3 NVIDIA Grace-Hopper nodes (GH200 480) are now available. See Using Bede for more information.

IBM WMLCE (End of Life)#

End of Life

WMLCE was archived by IBM on 2020-11-10 and is no longer updated, maintained or supported. It is no longer available on bede due to the migration away from RHEL 7.

It has been replaced by Open Cognitive Environment (Open-CE), a community driven software distribution for machine learning.

Open-CE does not not support all features of WMLCE.

Please refer to the Open-CE documentation for more information.

Alternatively, consider moving to upstream sources for python packages such as Tensorflow or PyTorch where available.

IBM WMLCE was the Watson Machine Learning Community Edition - a software distribution for machine learning which included IBM technology previews such as Large Model Support for TensorFlow. WMLCE is also known as PowerAI.

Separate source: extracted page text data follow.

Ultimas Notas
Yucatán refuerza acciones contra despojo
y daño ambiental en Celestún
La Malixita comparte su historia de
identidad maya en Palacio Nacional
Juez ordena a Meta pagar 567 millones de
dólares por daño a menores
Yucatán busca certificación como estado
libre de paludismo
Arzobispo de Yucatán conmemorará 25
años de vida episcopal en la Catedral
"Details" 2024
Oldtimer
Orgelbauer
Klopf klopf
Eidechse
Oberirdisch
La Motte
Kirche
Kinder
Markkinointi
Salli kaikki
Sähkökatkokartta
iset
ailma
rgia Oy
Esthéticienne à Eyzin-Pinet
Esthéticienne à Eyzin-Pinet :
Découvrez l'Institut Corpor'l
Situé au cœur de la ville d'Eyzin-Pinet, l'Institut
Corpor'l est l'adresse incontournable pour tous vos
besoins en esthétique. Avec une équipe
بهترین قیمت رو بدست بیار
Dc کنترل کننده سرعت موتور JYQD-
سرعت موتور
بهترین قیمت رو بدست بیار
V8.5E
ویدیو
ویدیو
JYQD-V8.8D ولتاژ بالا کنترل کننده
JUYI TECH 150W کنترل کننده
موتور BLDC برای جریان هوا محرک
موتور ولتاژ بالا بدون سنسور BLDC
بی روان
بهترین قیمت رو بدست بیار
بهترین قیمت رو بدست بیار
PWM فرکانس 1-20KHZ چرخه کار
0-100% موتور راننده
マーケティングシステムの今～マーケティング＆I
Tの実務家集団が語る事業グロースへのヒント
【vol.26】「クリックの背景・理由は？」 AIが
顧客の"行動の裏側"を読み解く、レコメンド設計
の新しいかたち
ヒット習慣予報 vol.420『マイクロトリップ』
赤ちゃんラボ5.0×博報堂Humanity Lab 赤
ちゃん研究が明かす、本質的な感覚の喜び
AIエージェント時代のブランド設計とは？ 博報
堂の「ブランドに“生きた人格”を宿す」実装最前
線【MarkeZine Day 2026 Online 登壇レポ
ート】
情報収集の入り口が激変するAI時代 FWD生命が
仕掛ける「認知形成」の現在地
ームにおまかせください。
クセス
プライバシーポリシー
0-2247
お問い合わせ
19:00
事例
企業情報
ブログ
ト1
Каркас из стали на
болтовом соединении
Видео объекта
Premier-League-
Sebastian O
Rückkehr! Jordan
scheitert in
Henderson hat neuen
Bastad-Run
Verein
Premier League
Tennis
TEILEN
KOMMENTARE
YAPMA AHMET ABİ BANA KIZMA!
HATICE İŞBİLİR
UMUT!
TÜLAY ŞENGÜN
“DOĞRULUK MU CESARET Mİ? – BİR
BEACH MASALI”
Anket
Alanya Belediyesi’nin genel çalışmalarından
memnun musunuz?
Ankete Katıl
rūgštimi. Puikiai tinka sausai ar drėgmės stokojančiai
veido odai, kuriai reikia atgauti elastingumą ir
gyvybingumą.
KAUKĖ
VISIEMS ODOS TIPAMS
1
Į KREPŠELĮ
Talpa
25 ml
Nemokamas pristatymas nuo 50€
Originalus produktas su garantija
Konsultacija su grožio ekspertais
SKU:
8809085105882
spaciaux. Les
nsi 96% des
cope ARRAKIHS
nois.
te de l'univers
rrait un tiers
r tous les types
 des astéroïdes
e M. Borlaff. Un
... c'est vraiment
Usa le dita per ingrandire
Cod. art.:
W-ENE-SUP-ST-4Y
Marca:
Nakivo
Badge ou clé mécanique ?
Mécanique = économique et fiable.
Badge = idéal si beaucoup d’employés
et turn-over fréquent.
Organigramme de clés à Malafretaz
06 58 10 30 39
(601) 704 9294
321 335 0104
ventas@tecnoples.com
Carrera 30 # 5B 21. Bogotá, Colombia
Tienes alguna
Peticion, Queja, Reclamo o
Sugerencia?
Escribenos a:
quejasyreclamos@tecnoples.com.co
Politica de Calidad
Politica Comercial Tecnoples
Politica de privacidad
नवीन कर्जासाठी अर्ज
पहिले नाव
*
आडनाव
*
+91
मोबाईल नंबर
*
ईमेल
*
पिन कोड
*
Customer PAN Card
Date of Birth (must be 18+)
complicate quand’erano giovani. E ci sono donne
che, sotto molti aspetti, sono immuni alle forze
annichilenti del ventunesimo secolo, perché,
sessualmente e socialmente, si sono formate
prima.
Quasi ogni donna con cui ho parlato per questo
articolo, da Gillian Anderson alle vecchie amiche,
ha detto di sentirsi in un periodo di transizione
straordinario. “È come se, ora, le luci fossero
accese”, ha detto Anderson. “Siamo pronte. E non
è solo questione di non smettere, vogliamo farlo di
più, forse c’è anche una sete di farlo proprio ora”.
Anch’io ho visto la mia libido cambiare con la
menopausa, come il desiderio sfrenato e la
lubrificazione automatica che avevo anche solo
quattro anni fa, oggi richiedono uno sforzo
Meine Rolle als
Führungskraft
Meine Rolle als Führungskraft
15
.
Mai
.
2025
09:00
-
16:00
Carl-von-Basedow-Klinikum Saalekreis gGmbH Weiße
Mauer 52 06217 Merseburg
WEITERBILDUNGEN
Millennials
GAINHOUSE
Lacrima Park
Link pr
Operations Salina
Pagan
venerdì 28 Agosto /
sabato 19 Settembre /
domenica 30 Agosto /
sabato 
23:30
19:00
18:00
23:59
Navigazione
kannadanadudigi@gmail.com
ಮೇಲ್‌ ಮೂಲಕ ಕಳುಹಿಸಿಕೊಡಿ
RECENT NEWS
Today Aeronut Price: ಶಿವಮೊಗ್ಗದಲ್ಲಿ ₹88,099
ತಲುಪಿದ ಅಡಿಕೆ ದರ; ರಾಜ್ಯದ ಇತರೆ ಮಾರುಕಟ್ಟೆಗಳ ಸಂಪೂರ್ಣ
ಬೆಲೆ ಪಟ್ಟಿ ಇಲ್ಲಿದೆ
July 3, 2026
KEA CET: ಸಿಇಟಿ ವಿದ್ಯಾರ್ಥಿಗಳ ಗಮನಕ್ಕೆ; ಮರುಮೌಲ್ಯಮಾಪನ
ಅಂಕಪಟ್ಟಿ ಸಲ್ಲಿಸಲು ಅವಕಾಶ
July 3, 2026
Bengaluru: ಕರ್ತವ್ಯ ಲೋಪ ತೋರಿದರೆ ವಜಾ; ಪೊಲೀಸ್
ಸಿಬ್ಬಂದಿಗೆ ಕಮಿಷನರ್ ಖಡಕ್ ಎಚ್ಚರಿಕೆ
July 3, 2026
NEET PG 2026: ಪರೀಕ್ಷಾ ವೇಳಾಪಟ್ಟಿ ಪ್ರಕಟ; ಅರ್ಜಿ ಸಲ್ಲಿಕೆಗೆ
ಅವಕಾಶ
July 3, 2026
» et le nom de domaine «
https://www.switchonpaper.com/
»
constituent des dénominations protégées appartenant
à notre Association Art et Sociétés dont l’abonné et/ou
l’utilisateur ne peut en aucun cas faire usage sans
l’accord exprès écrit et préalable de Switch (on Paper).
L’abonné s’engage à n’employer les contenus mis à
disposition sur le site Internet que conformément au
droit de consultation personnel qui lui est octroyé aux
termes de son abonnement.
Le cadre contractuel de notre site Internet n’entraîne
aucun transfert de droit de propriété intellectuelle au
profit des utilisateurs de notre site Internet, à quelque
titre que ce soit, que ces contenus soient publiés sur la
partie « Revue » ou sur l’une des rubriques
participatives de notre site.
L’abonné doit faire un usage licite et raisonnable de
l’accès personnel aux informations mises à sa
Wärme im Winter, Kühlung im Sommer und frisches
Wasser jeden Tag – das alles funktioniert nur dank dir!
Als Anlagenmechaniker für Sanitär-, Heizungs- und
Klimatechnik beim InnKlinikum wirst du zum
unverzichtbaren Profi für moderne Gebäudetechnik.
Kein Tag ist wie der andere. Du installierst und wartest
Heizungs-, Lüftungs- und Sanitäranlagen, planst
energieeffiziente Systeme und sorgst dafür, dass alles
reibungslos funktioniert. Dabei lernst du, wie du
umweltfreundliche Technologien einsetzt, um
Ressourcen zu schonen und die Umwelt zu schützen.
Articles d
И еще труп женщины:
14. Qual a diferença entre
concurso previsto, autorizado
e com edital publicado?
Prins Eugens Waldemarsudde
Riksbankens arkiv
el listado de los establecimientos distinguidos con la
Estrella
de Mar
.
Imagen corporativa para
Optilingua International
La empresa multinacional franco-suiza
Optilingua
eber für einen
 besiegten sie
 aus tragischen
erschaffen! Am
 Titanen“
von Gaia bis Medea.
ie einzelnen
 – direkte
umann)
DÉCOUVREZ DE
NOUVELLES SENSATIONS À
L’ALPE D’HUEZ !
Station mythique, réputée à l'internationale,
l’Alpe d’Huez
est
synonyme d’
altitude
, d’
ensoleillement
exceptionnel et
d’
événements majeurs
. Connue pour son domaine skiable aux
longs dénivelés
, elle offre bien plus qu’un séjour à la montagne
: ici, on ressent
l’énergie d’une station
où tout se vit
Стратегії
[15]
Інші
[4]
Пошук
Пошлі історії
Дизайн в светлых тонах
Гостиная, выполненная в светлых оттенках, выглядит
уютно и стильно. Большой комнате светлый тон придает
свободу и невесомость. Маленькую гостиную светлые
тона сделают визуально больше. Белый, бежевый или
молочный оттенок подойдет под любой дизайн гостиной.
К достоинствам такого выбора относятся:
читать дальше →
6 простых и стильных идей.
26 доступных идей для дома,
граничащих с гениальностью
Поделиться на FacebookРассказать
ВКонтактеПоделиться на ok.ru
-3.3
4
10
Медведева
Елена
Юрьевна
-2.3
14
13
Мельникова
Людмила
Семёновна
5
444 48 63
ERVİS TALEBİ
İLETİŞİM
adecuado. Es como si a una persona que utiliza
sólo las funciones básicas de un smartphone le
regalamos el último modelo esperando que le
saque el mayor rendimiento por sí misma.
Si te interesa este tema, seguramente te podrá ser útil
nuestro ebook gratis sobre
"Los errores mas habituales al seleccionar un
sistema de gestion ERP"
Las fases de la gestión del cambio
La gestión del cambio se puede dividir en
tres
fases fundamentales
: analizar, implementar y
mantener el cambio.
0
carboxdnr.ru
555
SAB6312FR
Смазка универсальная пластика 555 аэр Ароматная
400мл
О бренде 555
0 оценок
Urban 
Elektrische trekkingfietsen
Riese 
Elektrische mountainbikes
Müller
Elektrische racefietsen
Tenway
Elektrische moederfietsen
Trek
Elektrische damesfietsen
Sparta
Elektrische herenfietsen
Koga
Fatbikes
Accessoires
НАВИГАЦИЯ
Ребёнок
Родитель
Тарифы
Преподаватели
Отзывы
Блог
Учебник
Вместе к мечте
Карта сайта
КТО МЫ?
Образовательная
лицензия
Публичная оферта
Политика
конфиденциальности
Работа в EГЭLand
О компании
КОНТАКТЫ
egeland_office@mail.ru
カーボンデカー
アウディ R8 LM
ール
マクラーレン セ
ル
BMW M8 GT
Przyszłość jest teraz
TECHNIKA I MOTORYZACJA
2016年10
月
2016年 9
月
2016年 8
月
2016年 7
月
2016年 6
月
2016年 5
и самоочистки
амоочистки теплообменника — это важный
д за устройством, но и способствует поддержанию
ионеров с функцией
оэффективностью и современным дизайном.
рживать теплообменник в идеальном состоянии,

It included a number of popular machine learning tools and frameworks such as TensorFlow and PyTorch, enhanced for use on IBM POWER9 + Nvidia GPU based systems. The use of Conda to enable simple installation of multiple machine learning frameworks into a single software environment without users needing to manage complex dependency trees was another key feature of IBM WMLCE.

For more information, refer to the IBM WMLCE documentation.

Using IBM WMLCE (End of Life)#

IBM WMLCE provided software packages via a hosted Conda channel.

Conda installations of the packages provided by WMLCE can become quite large (multiple GBs), so you may wish to use a conda installation in /nobackup/projects/<project> or /projects/<project> as described in the Installing Conda section.

With a working Conda install, IBM WMLCE packages can be installed from the IBM WMLCE conda channel: https://public.dhe.ibm.com/ibmdl/export/pub/software/server/ibm-ai/conda/.

Using Conda Environments are recommended when working with Open-CE.

I.e. to install all WMLCE packages into a conda environment named wmlce:

Note

IBM WMLCE requires Python 3.6 or Python 3.7. This may require an older Conda installation.

Note

Installation of the full powerai package can take a considerable amount of time (hours) and consume a large amount of disk space of disk storage space.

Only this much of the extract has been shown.